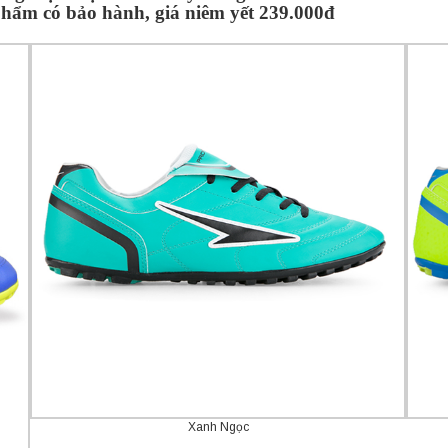
phẩm có bảo hành, giá niêm yết 239.000đ
Xanh Ngọc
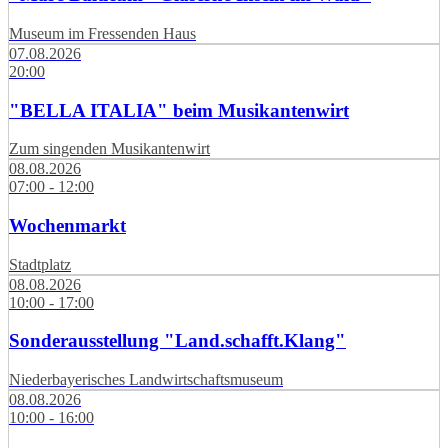
Museum im Fressenden Haus
07.08.2026
20:00
"BELLA ITALIA" beim Musikantenwirt
Zum singenden Musikantenwirt
08.08.2026
07:00 - 12:00
Wochenmarkt
Stadtplatz
08.08.2026
10:00 - 17:00
Sonderausstellung "Land.schafft.Klang"
Niederbayerisches Landwirtschaftsmuseum
08.08.2026
10:00 - 16:00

ASSIGNED TASK: Above are records with pictures; repeat the records exactly and leave the pictures out.

SOLUTION TO THIS PROBLEM:
phẩm có bảo hành, giá niêm yết 239.000đ
Xanh Ngọc
Museum im Fressenden Haus
07.08.2026
20:00
"BELLA ITALIA" beim Musikantenwirt
Zum singenden Musikantenwirt
08.08.2026
07:00 - 12:00
Wochenmarkt
Stadtplatz
08.08.2026
10:00 - 17:00
Sonderausstellung "Land.schafft.Klang"
Niederbayerisches Landwirtschaftsmuseum
08.08.2026
10:00 - 16:00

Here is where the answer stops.